_Task statement_
Pictures stay out of the answer, but every line of the material must be restated exactly.

*** Opening Input data ***

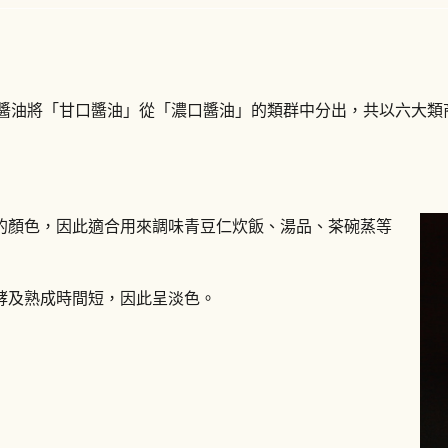
人醬油將「甘口醬油」從「濃口醬油」的類群中分出，共以六大
的顏色，因此適合用來調味青豆仁炊飯、湯品、茶碗蒸等
酵及熟成時間短，因此呈淡色。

*** Closing Input data ***

_Output for this task_
人醬油將「甘口醬油」從「濃口醬油」的類群中分出，共以六大
的顏色，因此適合用來調味青豆仁炊飯、湯品、茶碗蒸等
酵及熟成時間短，因此呈淡色。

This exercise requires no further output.